What is the something extra?

We retrieved real-life flight data from an existing website via API calls, rather than manually entering these into our program. The results are then parsed and returned in a way that is concise and easy to understand. As part of this, we also used user-specified constraints to filter the query provided to the API and to filter API-provided results. It will also offer to recommend some hotels in your destination if you wish.

What did we learn from doing this?

Prolog made it easy to process natural language which made it easy to build up queries used to call our api. The ability to set rules locally and parse user input  based on these rules made parsing very straightforward.

Prolog also made working with lists relatively easy. It was intuitive and easy to handle lists differently when you could specifically check the head of a list for certain facts: to be specific, Prolog’s extremely powerful pattern-matching abilities. This also made it easy to extract variables within an atom (or a list), and perform specific functionality on each variable, if desired.

However, Prolog did force us to think differently than we intuitively wanted to for certain problems. For example, there were many problems where we would have used something like an if-else statement to solve it had we had the option.
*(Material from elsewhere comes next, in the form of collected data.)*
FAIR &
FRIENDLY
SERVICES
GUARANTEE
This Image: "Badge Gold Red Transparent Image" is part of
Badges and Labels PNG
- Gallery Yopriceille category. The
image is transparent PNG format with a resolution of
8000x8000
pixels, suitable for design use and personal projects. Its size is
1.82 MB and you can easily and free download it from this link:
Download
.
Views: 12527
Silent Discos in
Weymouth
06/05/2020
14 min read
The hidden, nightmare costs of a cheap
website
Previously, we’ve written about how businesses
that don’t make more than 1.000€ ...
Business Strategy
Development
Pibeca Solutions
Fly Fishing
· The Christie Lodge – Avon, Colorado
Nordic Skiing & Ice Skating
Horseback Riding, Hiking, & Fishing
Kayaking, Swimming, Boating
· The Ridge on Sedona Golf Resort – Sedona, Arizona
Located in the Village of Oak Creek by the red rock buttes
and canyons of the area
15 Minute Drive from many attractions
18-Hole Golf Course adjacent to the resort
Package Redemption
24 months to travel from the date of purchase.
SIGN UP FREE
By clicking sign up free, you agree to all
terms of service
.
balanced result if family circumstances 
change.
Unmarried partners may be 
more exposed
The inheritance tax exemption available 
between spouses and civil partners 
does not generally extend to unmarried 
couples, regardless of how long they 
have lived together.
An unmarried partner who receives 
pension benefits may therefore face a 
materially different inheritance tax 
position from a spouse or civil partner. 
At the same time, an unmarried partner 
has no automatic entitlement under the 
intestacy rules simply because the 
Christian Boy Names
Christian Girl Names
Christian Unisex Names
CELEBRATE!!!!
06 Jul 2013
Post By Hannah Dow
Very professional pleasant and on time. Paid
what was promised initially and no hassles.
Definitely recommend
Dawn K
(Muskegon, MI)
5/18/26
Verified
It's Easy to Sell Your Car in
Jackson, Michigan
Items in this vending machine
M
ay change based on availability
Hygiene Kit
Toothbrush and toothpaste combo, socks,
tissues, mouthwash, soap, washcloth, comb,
Instead, we were forced to find alternative methods to achieve this functionality, which included using built-in predicates like dif, cut, or even paying close attention to the order in which functions are defined.
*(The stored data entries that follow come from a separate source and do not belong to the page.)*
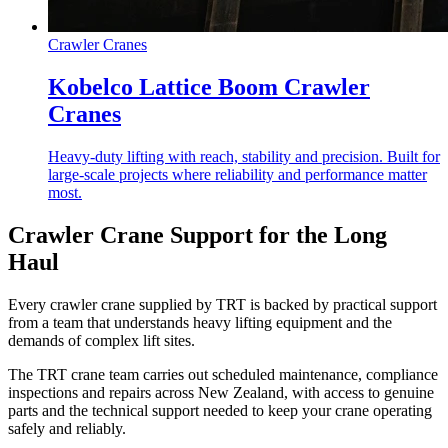
Crawler Cranes
Kobelco Lattice Boom Crawler
Cranes
Heavy-duty lifting with reach, stability and precision. Built for
large-scale projects where reliability and performance matter
most.
Crawler Crane Support for the Long
Haul
Every crawler crane supplied by TRT is backed by practical support
from a team that understands heavy lifting equipment and the
demands of complex lift sites.
The TRT crane team carries out scheduled maintenance, compliance
inspections and repairs across New Zealand, with access to genuine
parts and the technical support needed to keep your crane operating
safely and reliably.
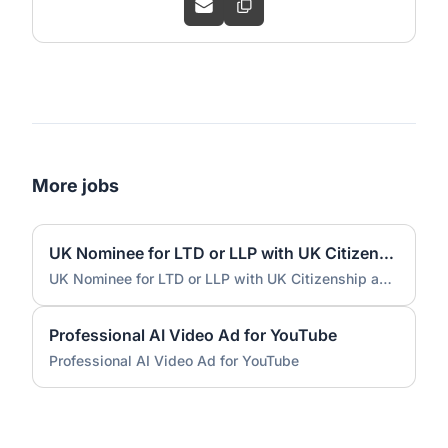
More jobs
UK Nominee for LTD or LLP with UK Citizenship and UK Address
UK Nominee for LTD or LLP with UK Citizenship and UK Address
Professional AI Video Ad for YouTube
Professional AI Video Ad for YouTube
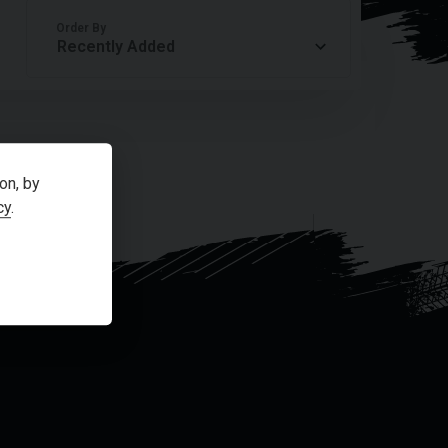
Order By
on, by
cy
.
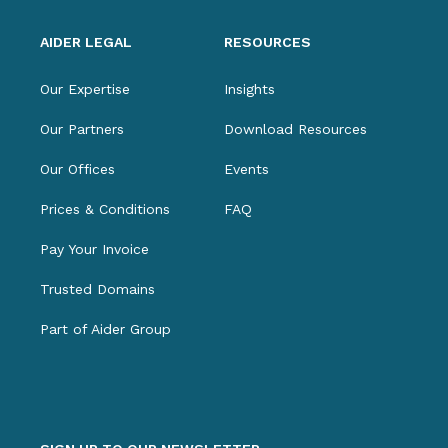
AIDER LEGAL
RESOURCES
Our Expertise
Insights
Our Partners
Download Resources
Our Offices
Events
Prices & Conditions
FAQ
Pay Your Invoice
Trusted Domains
Part of Aider Group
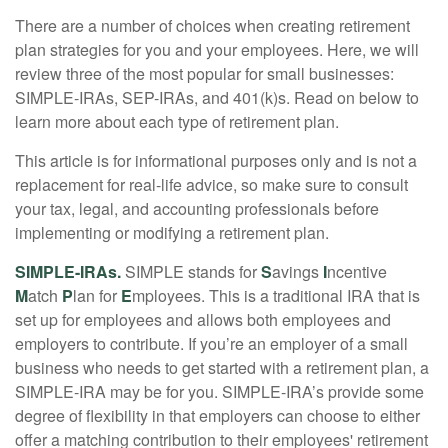
There are a number of choices when creating retirement
plan strategies for you and your employees. Here, we will
review three of the most popular for small businesses:
SIMPLE-IRAs, SEP-IRAs, and 401(k)s. Read on below to
learn more about each type of retirement plan.
This article is for informational purposes only and is not a
replacement for real-life advice, so make sure to consult
your tax, legal, and accounting professionals before
implementing or modifying a retirement plan.
SIMPLE-IRAs.
SIMPLE stands for
S
avings
I
ncentive
M
atch
P
lan for
E
mployees. This is a traditional IRA that is
set up for employees and allows both employees and
employers to contribute. If you’re an employer of a small
business who needs to get started with a retirement plan, a
SIMPLE-IRA may be for you. SIMPLE-IRA’s provide some
degree of flexibility in that employers can choose to either
offer a matching contribution to their employees' retirement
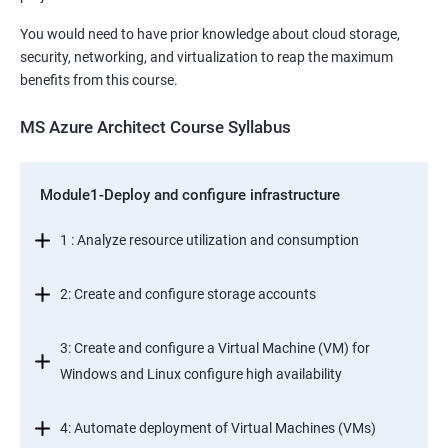
You would need to have prior knowledge about cloud storage,
security, networking, and virtualization to reap the maximum
benefits from this course.
MS Azure Architect Course Syllabus
Module1-Deploy and configure infrastructure
1 : Analyze resource utilization and consumption
2: Create and configure storage accounts
3: Create and configure a Virtual Machine (VM) for
Windows and Linux configure high availability
4: Automate deployment of Virtual Machines (VMs)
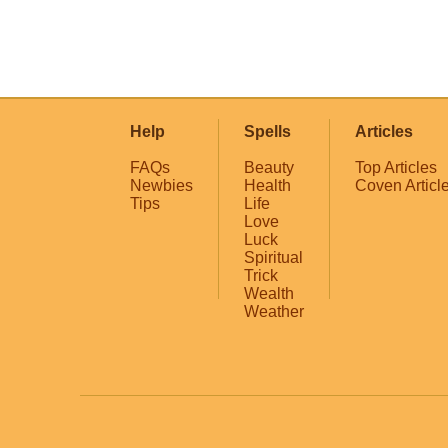
Help
Spells
Articles
FAQs
Beauty
Top Articles
Newbies
Health
Coven Articl
Tips
Life
Love
Luck
Spiritual
Trick
Wealth
Weather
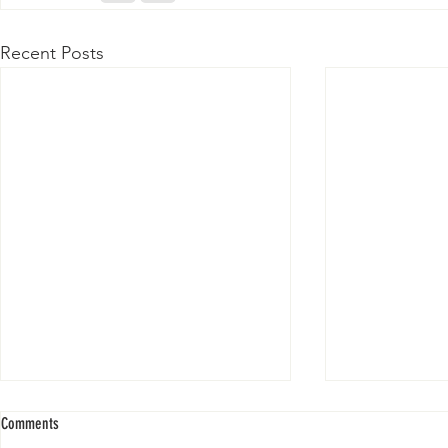
Recent Posts
Comments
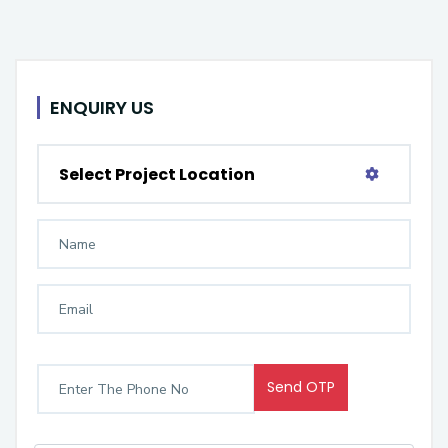
ENQUIRY US
Select Project Location
Send OTP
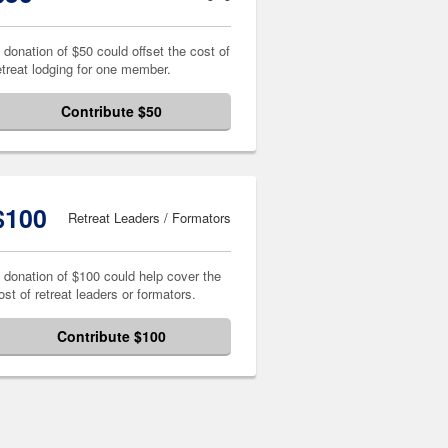
 donation of $50 could offset the cost of
etreat lodging for one member.
Contribute $50
$100
Retreat Leaders / Formators
 donation of $100 could help cover the
ost of retreat leaders or formators.
Contribute $100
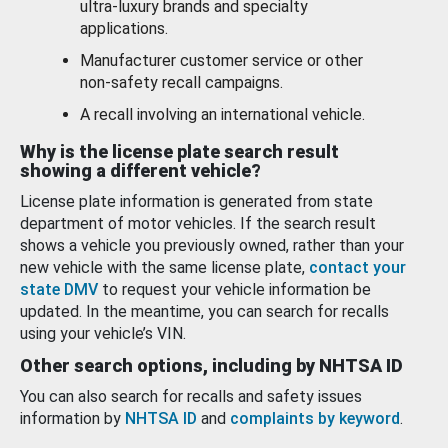
ultra-luxury brands and specialty
applications.
Manufacturer customer service or other
non-safety recall campaigns.
A recall involving an international vehicle.
Why is the license plate search result
showing a different vehicle?
License plate information is generated from state
department of motor vehicles. If the search result
shows a vehicle you previously owned, rather than your
new vehicle with the same license plate,
contact your
state DMV
to request your vehicle information be
updated. In the meantime, you can search for recalls
using your vehicle’s VIN.
Other search options, including by NHTSA ID
You can also search for recalls and safety issues
information by
NHTSA ID
and
complaints by keyword
.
Furthermore, debugging in Prolog was relatively straightforward because of its top-down nature. For many of our key functions, there were many helper functions involved. However, if the main function was failing, it was very simple to test each helper function individually, until the bug was found.

Building off of this same idea, yet another positive learning aspect fueled by Prolog is how it lends itself beautifully to breaking down a larger problem into many simpler sub-problems. While the initial problem we were trying to tackle felt overwhelming, by focusing on each very small subpart, we were able to stitch together many working subparts to create a cohesive whole.

Prolog also provided functions to handle making http requests. This was very useful when using API calls to provide the program with facts. However, figuring out how to use the built in library was not as straightforward as it could have been. For example, there were different ways of providing authentication and it was difficult to tell which way was correct based on the documentation and error messages. It was also made more difficult getting built-in libraries when single quotes and double quotes were processed differently.